NOTE: third parties dispute this because the LLVM security policy excludes "Language front-ends ... for which a malicious input file can cause undesirable behavior."

This is even not really relevant, here we have what seems to be fuzzed that are directed at entry point which are meant to just be exposed to unit-tests. None of the -test-* passes are even shipped in the MLIR libraries themselves: so this is all about the testing environment.

[marcus-schmidt]

Hi to everyone who has thankfully dealt with this problem. I was wondering whether there has been any news on the rejection request? Apparently the CVE is still open, and third-party security scanning tools have started reporting the affected LLVM version.
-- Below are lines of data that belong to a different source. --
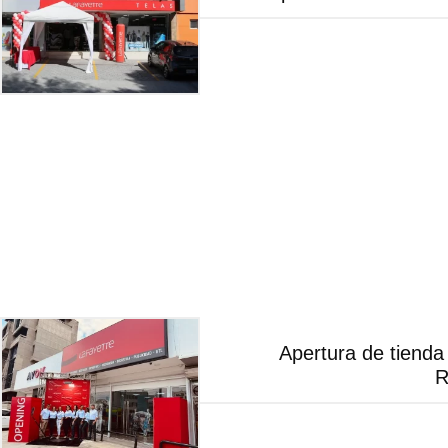
Apertura de tiend
R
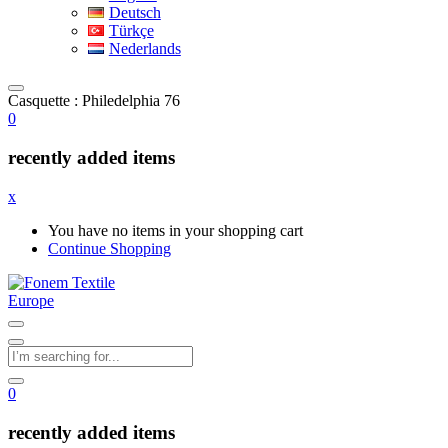
Deutsch
Türkçe
Nederlands
Casquette : Philedelphia 76
0
recently added items
x
You have no items in your shopping cart
Continue Shopping
0
recently added items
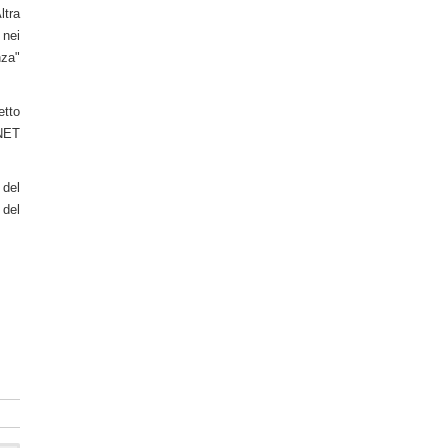
ltra
 nei
nza"
etto
 NET
 del
 del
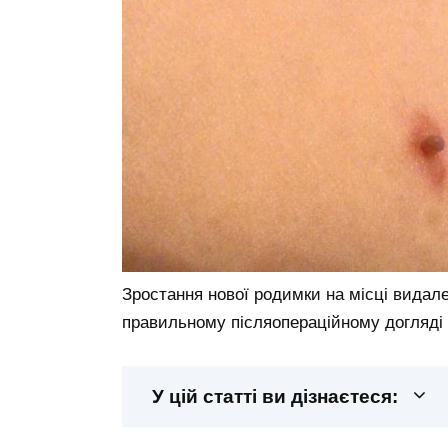
Зростання нової родимки на місці видале
правильному післяопераційному догляді
У цій статті ви дізнаєтеся:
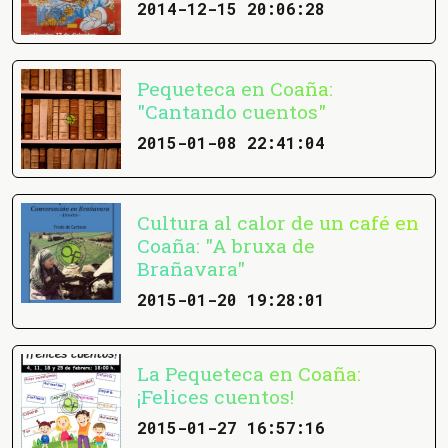
2014-12-15 20:06:28
Pequeteca en Coaña:
"Cantando cuentos"
2015-01-08 22:41:04
Cultura al calor de un café en
Coaña: "A bruxa de
Brañavara"
2015-01-20 19:28:01
La Pequeteca en Coaña:
¡Felices cuentos!
2015-01-27 16:57:16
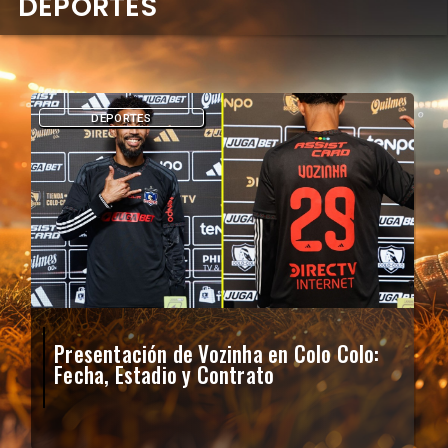
DEPORTES
DEPORTES
Presentación de Vozinha en Colo Colo:
Fecha, Estadio y Contrato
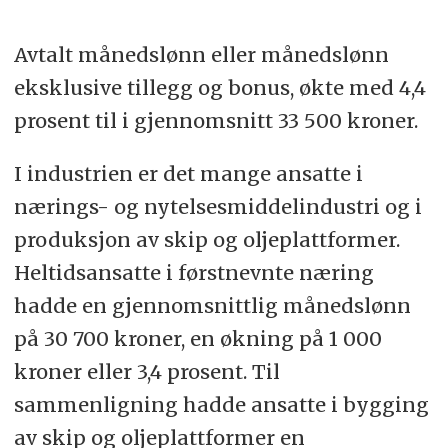
Avtalt månedslønn eller månedslønn
eksklusive tillegg og bonus, økte med 4,4
prosent til i gjennomsnitt 33 500 kroner.
I industrien er det mange ansatte i
nærings- og nytelsesmiddelindustri og i
produksjon av skip og oljeplattformer.
Heltidsansatte i førstnevnte næring
hadde en gjennomsnittlig månedslønn
på 30 700 kroner, en økning på 1 000
kroner eller 3,4 prosent. Til
sammenligning hadde ansatte i bygging
av skip og oljeplattformer en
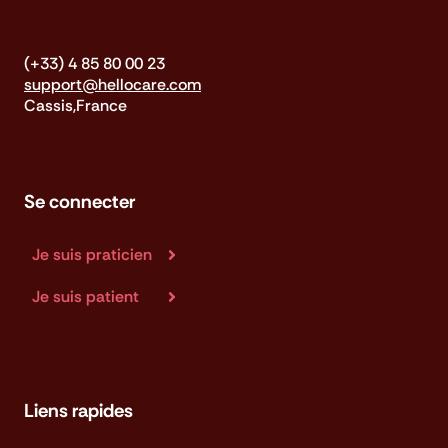
(+33) 4 85 80 00 23
support@hellocare.com
Cassis,France
Se connecter
Je suis praticien
Je suis patient
Liens rapides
From what I understood so far, there are several reasons for rejecting this as a security vulnerability:

• There is no evidence for an arbitrary code execution vulnerability
• The problem appears only in test code
• It is unclear if the segfault even reproduces

Based on this argumentation, would it be possible to get the CVE closed? I am also happy to help if there is something I am able to do.

[siddhesh]

Unfortunately Mitre hasn't been very discerning (or even responsive to disputes) and the trend of spurious CVE assignments continues; there are (AFAICT) at least 6 more bugs in MLIR that have got CVE numbers without any real reasoning.